Canadian poet Emily Isaacson’s next work Snowflake Princess will build on the legacy of Amanda Todd.
Set to be released June 10, the book delves into the questions of life that all teens face. What is the spiritual self? How must I journey to find my destiny and my true self? And what will I live for and die for?
Snowflake Princess is a tale about a young girl named Ivory, and her mother Ebony, the naturalist’s world as a photographer, her journey around the lake, her detainment in a hospital, and her death.
Controversial in its essence, it tells a story which is based on Isaacson’s own life, her stay in a psychiatric ward back in 2006 and the impact it had on her.
Isaacson suffered from anorexia as a teenager, and eventually became a patient of Montreux, the world-famous eating disorder program based in Victoria, B.C. After her own recovery from being a 75-pound teenager, she went on to work at the centre, helping other patients and eventually became a nutritionist.
At 25, Isaacson was diagnosed with osteoporosis – an illness that resulted in depression that led to her life-changing stay in a psychiatric ward.
Isaacson, who has written poetry since age 10, went on to write and publish more than 1,200 poems. This is her ninth book.
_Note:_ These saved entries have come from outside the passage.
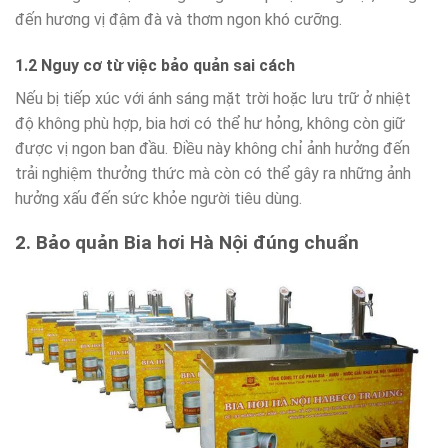
đến hương vị đậm đà và thơm ngon khó cưỡng.
1.2 Nguy cơ từ việc bảo quản sai cách
Nếu bị tiếp xúc với ánh sáng mặt trời hoặc lưu trữ ở nhiệt
độ không phù hợp, bia hơi có thể hư hỏng, không còn giữ
được vị ngon ban đầu. Điều này không chỉ ảnh hưởng đến
trải nghiệm thưởng thức mà còn có thể gây ra những ảnh
hưởng xấu đến sức khỏe người tiêu dùng.
2. Bảo quản Bia hơi Hà Nội đúng chuẩn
Creating myth while dispelling others, Snowflake Princess is a work of fictional prose-poetry that tells the story of the naturalist, the philosopher and their young daughter, Snowflake Princess. The fantastical adventures that ensue are only part of this delightful and thought-provoking book about overcoming life’s obstacles.
It mirrors the struggle of Amanda Todd, a teenager who took her own life last year, after a struggle with depression and bullying.
Isaacson borrows the title for her book from a nickname Carol Todd gave her daughter Amanda.
“Amanda was my Princess Snowflake – every snowflake being unique and individual,” said Carol Todd.
Issacson says the story in Snowflake Princess is a testament to survival and the redemptive power of suffering.
“It shows us that the way to death and the way to life exist on the same road,” she adds.
“It portrays the members of family in a healing relationship and believes in the existence of support and community. When we see our frailty, our humanness in our world today, and witness the suffering of others, do we turn away, or come alongside the person so they can recover and heal? Do we want to become better people for what we have gone through? We must choose how we will respond.”
The book details the death of a young woman and how it in turn affect her family and those around her.
The Todd family has created a memorial fund to raise awareness about bullying and mental illness. Ten per cent of the book’s proceeds will be donated to the fund.
Emily Isaacson hosts a book launch for Snowflake Princess at 6:30 p.m. Monday, June 10 at Clearbrook Library in Abbotsford.